Although companies remain cost conscious, they are putting much more emphasis than in recent years on growing market share and preparing for the future, and their change management efforts reflect this. According to an Economist Intelligence Unit survey, the three main goals of corporate change initiatives over the next year are increasing revenue (cited by 55% of respondents), preparing the organisation for the future (52%) and cost reduction (50%). The research is summarised in “Leaders of Change: Companies Prepare for a Stronger Future”—the third in a series of change management studies published since 2008 by the Economist Intelligence Unit and sponsored by Celerant Consulting.
These priorities differ from those voiced by corporate executives in the two previous surveys on change management, where cost considerations dominated, notes the study. In the 2009 survey, for example, 66% of respondents cited cost reduction as the primary goal of change initiatives, while preparing for the future (46%) and increasing revenue (37%) lagged behind.

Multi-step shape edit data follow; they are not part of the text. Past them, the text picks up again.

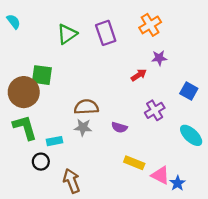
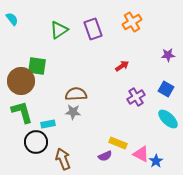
purple star: (159, 58) -> (168, 55), moved
blue square: (189, 91) -> (166, 89), moved
purple semicircle: (119, 127) -> (105, 156), moved, turned -40
black circle: (41, 162) -> (36, 142), size x1.5

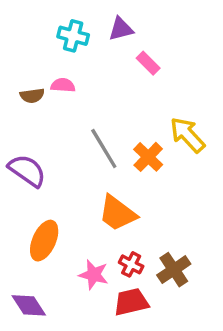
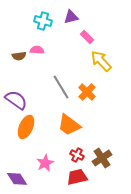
yellow arrow: (187, 135) -> (101, 61), moved
orange ellipse: (44, 241) -> (26, 127), moved
pink star: (94, 275) -> (45, 163), moved, turned 30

“Executives have moved beyond strategies for surviving the economic downturn and are increasingly focusing on expanding market share,” says Gilda Stahl, editor of the report. “They see the economy improving and want to capitalise on it. The sort of changes needed to do this will require different leadership skills and approaches than in the recent past."
Other findings of the survey include:
* Sales and marketing functions are in the front line of change. According to 41% of survey respondents, sales and marketing were the most common areas to experience change in the last year. Since these functions are first to detect upturns in demand, this finding can be attributed to the shift towards a more optimistic view of growth prospects—and the need to prepare the organisation to take advantage of it.
* Most companies are still remarkably unsuccessful at change management. Respondents say that on average only 56% of change initiatives are successful, even though more senior executive time (cited by 63% of respondents) and spending (47%) than previously are being devoted to these efforts.
* Lack of senior management commitment is a leading obstacle to change. Respondents at companies with the fewest successful change initiatives complain that senior management are the source of the biggest bottlenecks. They also cite lack of senior management commitment as the largest barrier to change (40%).